WORK REQUIRED
Which lines to output? The line containing "as Levon Aronian, Leinier" and every line after it in the data below, each copied exactly.

ENTRIES SHOWN
┌──
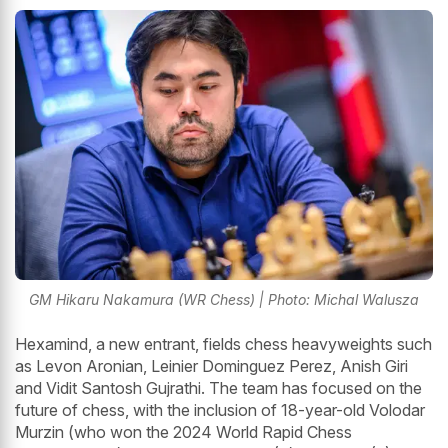
GM Hikaru Nakamura (WR Chess) | Photo: Michal Walusza
Hexamind, a new entrant, fields chess heavyweights such
as Levon Aronian, Leinier Dominguez Perez, Anish Giri
and Vidit Santosh Gujrathi. The team has focused on the
future of chess, with the inclusion of 18-year-old Volodar
Murzin (who won the 2024 World Rapid Chess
└──
WRITTEN SOLUTION
as Levon Aronian, Leinier Dominguez Perez, Anish Giri
and Vidit Santosh Gujrathi. The team has focused on the
future of chess, with the inclusion of 18-year-old Volodar
Murzin (who won the 2024 World Rapid Chess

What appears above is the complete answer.